EXERCISE MATERIAL:
<<<<

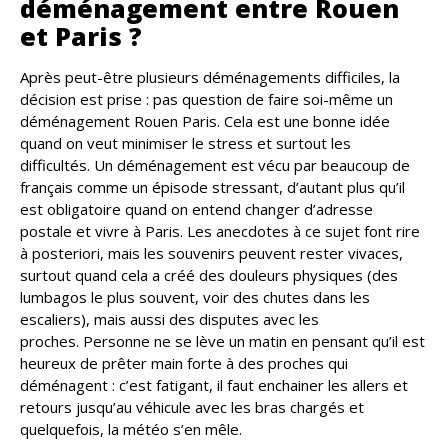
déménagement entre Rouen
et Paris ?
Après peut-être plusieurs déménagements difficiles, la
décision est prise : pas question de faire soi-même un
déménagement Rouen Paris. Cela est une bonne idée
quand on veut minimiser le stress et surtout les
difficultés. Un déménagement est vécu par beaucoup de
français comme un épisode stressant, d’autant plus qu’il
est obligatoire quand on entend changer d’adresse
postale et vivre à Paris. Les anecdotes à ce sujet font rire
à posteriori, mais les souvenirs peuvent rester vivaces,
surtout quand cela a créé des douleurs physiques (des
lumbagos le plus souvent, voir des chutes dans les
escaliers), mais aussi des disputes avec les
proches. Personne ne se lève un matin en pensant qu’il est
heureux de prêter main forte à des proches qui
déménagent : c’est fatigant, il faut enchainer les allers et
retours jusqu’au véhicule avec les bras chargés et
quelquefois, la météo s’en mêle.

>>>>

WORK INSTRUCTION:
Your answer must be an exact copy of every entry, with no pictures in it.

REPLY:
déménagement entre Rouen
et Paris ?
Après peut-être plusieurs déménagements difficiles, la
décision est prise : pas question de faire soi-même un
déménagement Rouen Paris. Cela est une bonne idée
quand on veut minimiser le stress et surtout les
difficultés. Un déménagement est vécu par beaucoup de
français comme un épisode stressant, d’autant plus qu’il
est obligatoire quand on entend changer d’adresse
postale et vivre à Paris. Les anecdotes à ce sujet font rire
à posteriori, mais les souvenirs peuvent rester vivaces,
surtout quand cela a créé des douleurs physiques (des
lumbagos le plus souvent, voir des chutes dans les
escaliers), mais aussi des disputes avec les
proches. Personne ne se lève un matin en pensant qu’il est
heureux de prêter main forte à des proches qui
déménagent : c’est fatigant, il faut enchainer les allers et
retours jusqu’au véhicule avec les bras chargés et
quelquefois, la météo s’en mêle.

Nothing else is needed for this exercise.